Think about your creative process. We’ve analyzed the fiction but now let’s consider the function.
How do you write? Not the what, but the where and the when of it.
Do you prefer working early in the morning in busy coffee shops or late at night in the solitude of your inner sanctum? Do you require perfect silence or do you set the mood with music? Do you have a whole routine that gets you into the proper mental headspace or do you wait for inspiration to strike?
While making art and telling stories can be difficult and frustrating at times, recognizing the physical elements around you that make the process easier can allow you to spend more time working on the story you’re trying to tell and less time staring at a blank page.
Every writer has their own process, and although that process might vary wildly from person to person, there is more often than not the common element of consistency. Upheaval can be exciting and interesting, but it can also be mentally draining and take time away from creative pursuits. Following a routine, whatever it might be--working at the same desk every day, preparing the same elaborate cup of tea, wearing your special writing shoes--might not sound interesting but if it helps you get that story out of your head and into the world, then that’s all that matters.
There are no right or wrong answers, this is just about identifying what works best for you.

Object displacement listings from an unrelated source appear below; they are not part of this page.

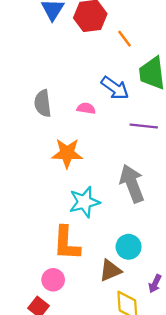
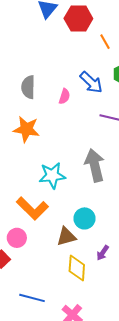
pink semicircle: (86, 108) -> (64, 96), turned 91
orange star: (67, 153) -> (26, 129), moved
orange L-shape: (66, 243) -> (32, 208), turned -56

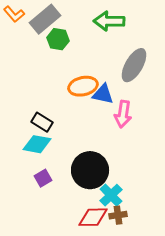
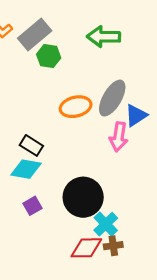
gray ellipse: (134, 65) -> (112, 98), moved
blue triangle: (103, 94) -> (136, 115), moved, turned -45

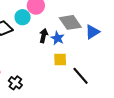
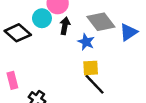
black arrow: (44, 36) -> (65, 26), moved
black line: (81, 76) -> (95, 84), moved

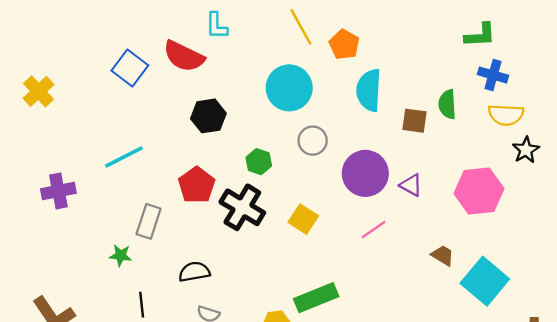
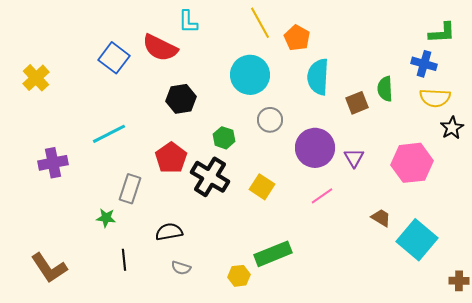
green L-shape: (480, 35) -> (442, 33), moved
brown square: (415, 121) -> (357, 103), turned -30
purple triangle: (411, 185) -> (354, 158), turned 30

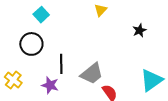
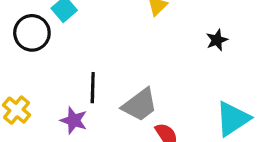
black circle: (31, 44) -> (32, 33), moved

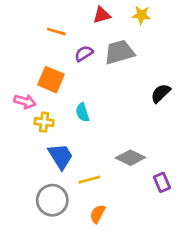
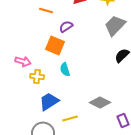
gray trapezoid: (119, 52) -> (115, 25), moved, turned -30
orange square: (51, 80) -> (55, 45), moved
blue trapezoid: (61, 156) -> (49, 101), turned -90

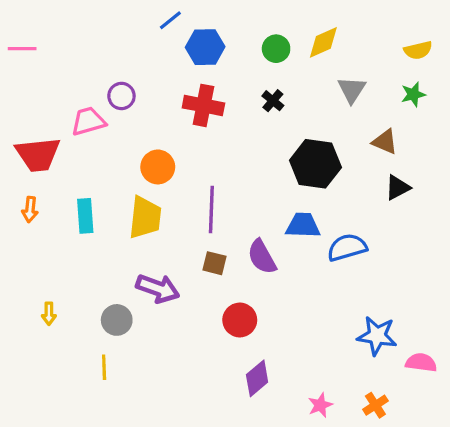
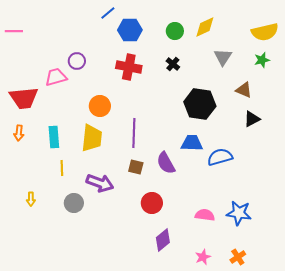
yellow semicircle: (418, 50) -> (265, 32), size x1.5
pink semicircle: (421, 363) -> (205, 215), moved
yellow line: (104, 367) -> (62, 168), moved

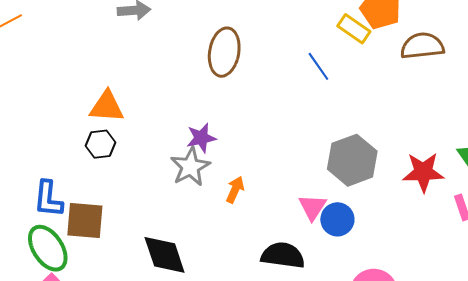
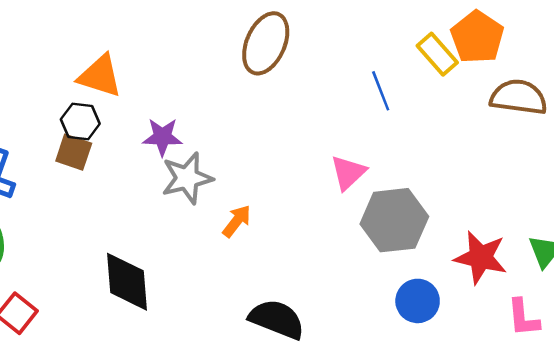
purple star: (201, 138) -> (162, 137), moved
pink triangle: (313, 207) -> (348, 173), moved
blue circle: (337, 219) -> (418, 301), moved
brown square: (85, 220) -> (74, 152), moved, size x0.7

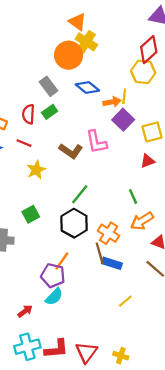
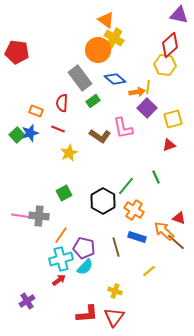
gray rectangle: (48, 86) -> (80, 78), size x1.4
green rectangle: (50, 112) -> (93, 101), moved
green line: (80, 194) -> (126, 186), moved
orange arrow: (142, 221) -> (164, 231), moved, turned 75
brown line: (100, 253) -> (116, 247), moved
orange line: (62, 261) -> (61, 235), moved
cyan cross: (27, 347) -> (61, 259), moved
yellow cross: (121, 356) -> (115, 291), moved

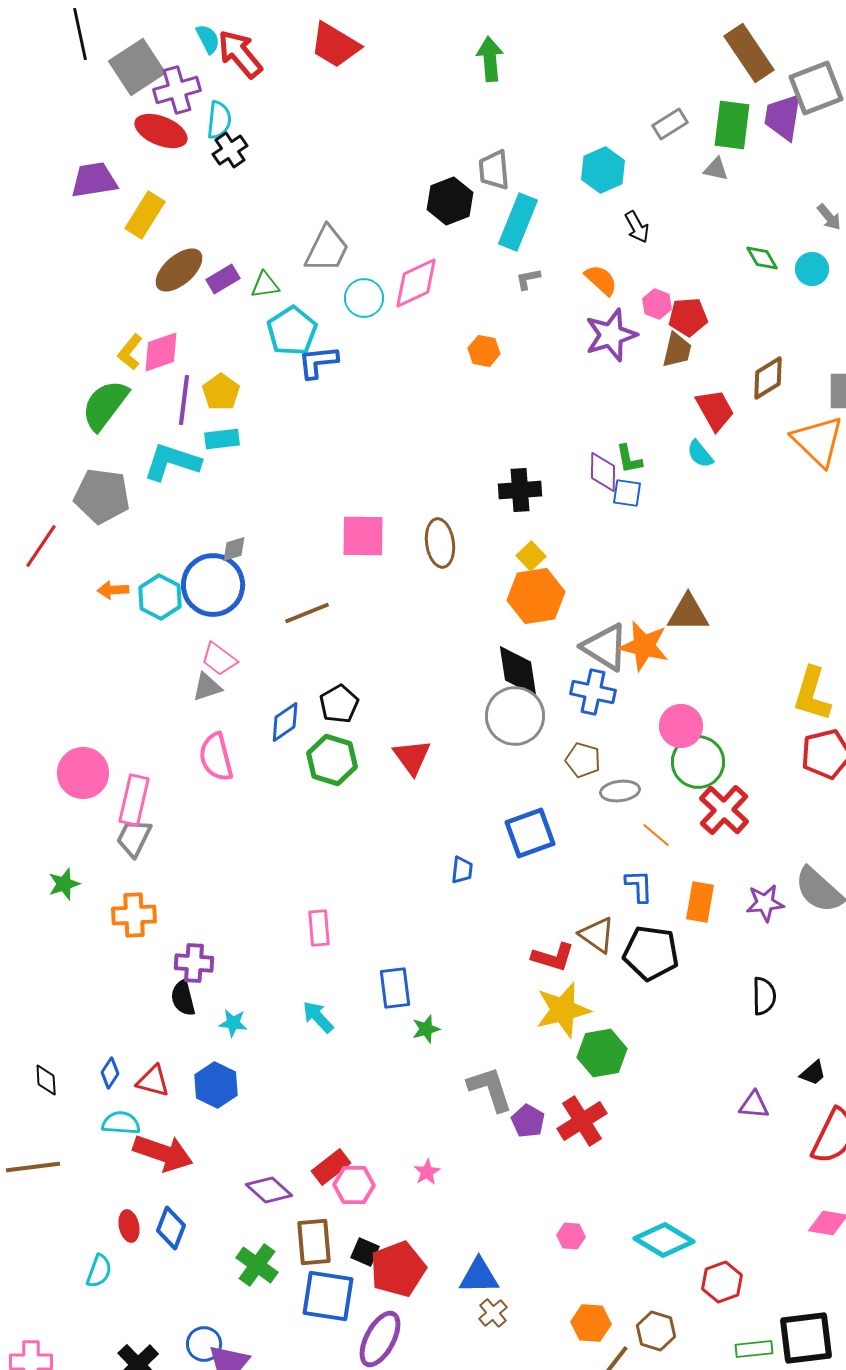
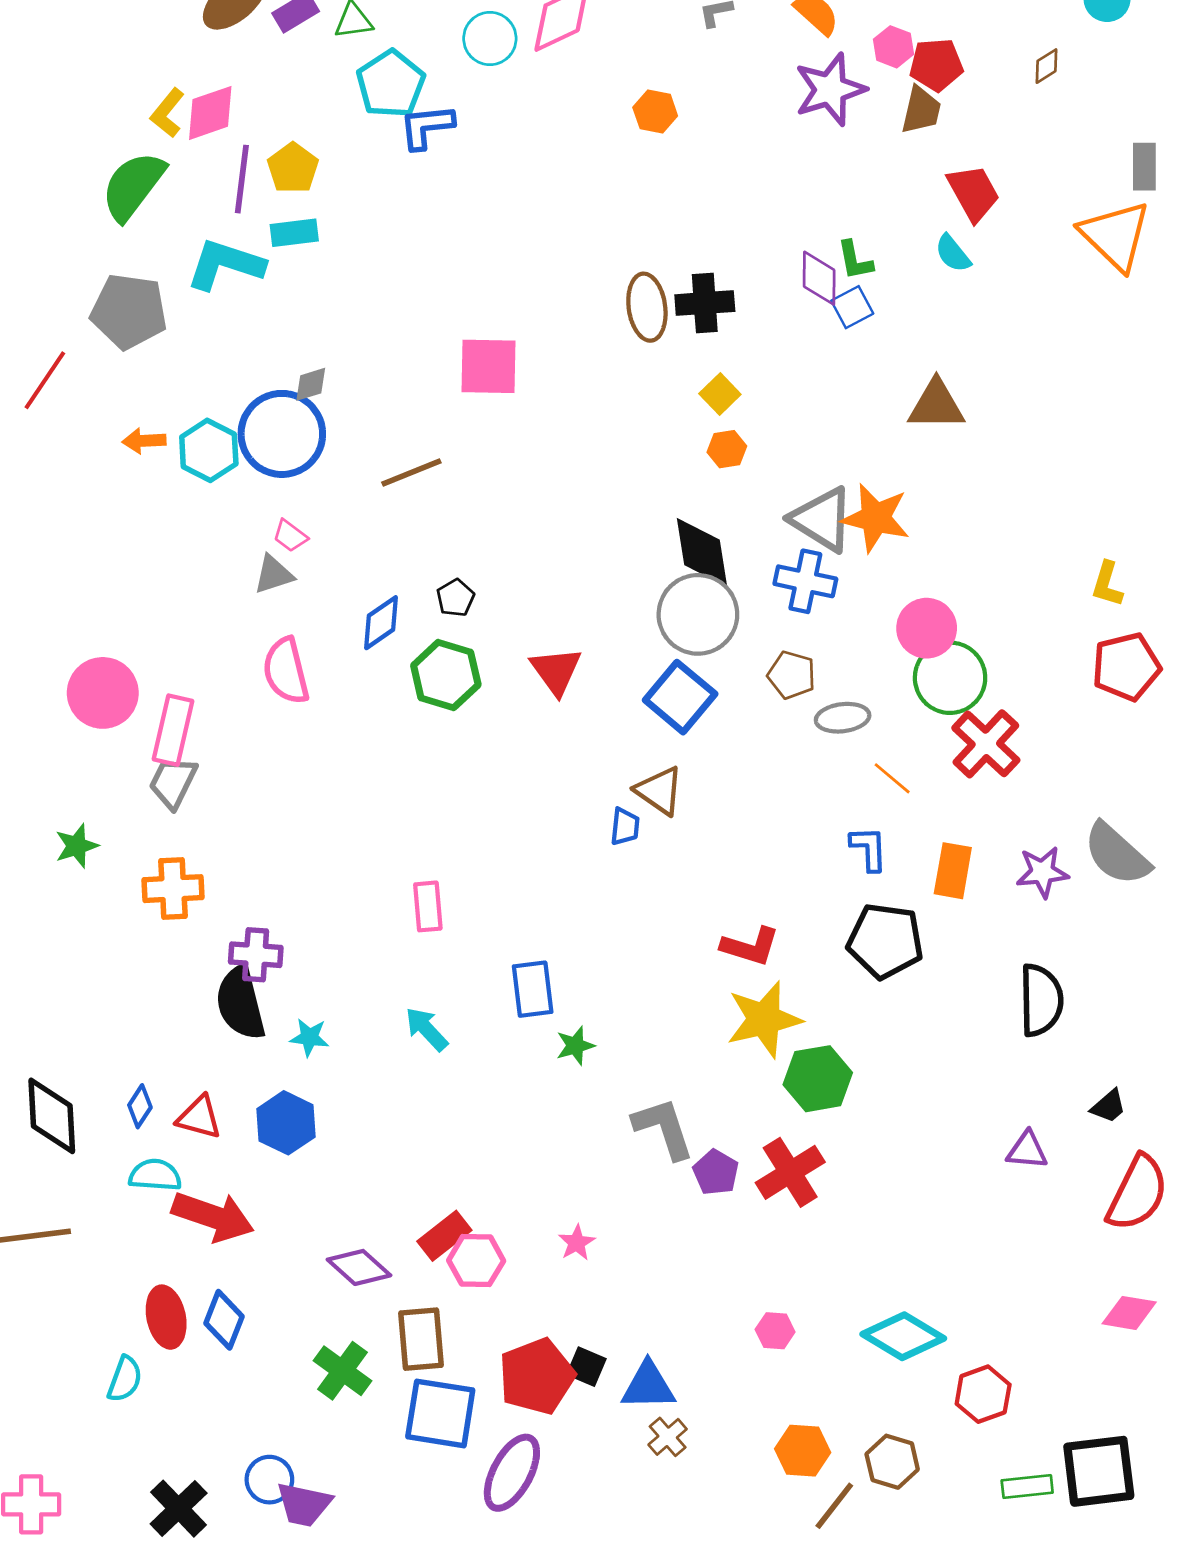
brown diamond: (768, 378) -> (1046, 66), moved, size x0.6
blue square: (627, 493) -> (852, 307), turned -36
brown ellipse: (440, 543) -> (647, 307), moved
orange hexagon: (536, 596) -> (727, 449), size x0.5
brown triangle: (688, 613) -> (936, 405), moved
pink trapezoid: (219, 659) -> (290, 536), size x0.7
yellow L-shape: (812, 694) -> (1107, 584), size x0.6
black pentagon: (339, 704) -> (455, 598), size x0.7
blue square: (530, 833) -> (680, 697), moved, turned -30
brown triangle: (597, 935) -> (659, 791), moved
black semicircle: (764, 996) -> (1041, 1000), size x1.4
black semicircle: (183, 998) -> (241, 1003), size x1.5
black diamond: (46, 1080) -> (52, 1116), size x1.8
red ellipse: (129, 1226) -> (166, 1317), size x1.4
black square: (365, 1252) -> (586, 1367), moved

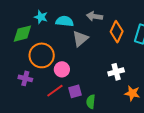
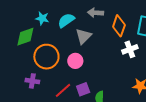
cyan semicircle: (65, 21) -> (66, 20), turned -36
pink circle: (62, 69) -> (75, 61), moved
white cross: (116, 72) -> (130, 49), moved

A good way to start is by identifying the things that distract you and either removing them--like keeping your phone in another room--or deciding what can be dealt with later--like dishes and other chores. Trust me, they can wait. Don’t use these elements as excuses to procrastinate.
Next, make sure you’re comfortable. Proper posture is important, as is stretching regularly. A kitchen counter, a standing desk, even a beanbag on the floor are all acceptable options as long as you’re able to focus on your writing and your feet aren’t falling asleep.
Most importantly, once you find something that works, keep doing it. It might seem boring at first, but there’s every chance that the repetition of a consistent pattern will foster a healthy creative atmosphere for your ideas to flow. Worst case scenario, it doesn’t and you try something new. If you dislike working in silence, try to find music without lyrics. If you find yourself spending more time searching for songs that “set the right tone” than telling your story, maybe it’s time to try white noise. If the artificial hum isn’t helping, consider looking for a place to work that will provide a natural soundtrack--someplace with flowing water or the buzz of quiet conversation. Eventually, you’ll find what you need and then the real work of telling your story can begin.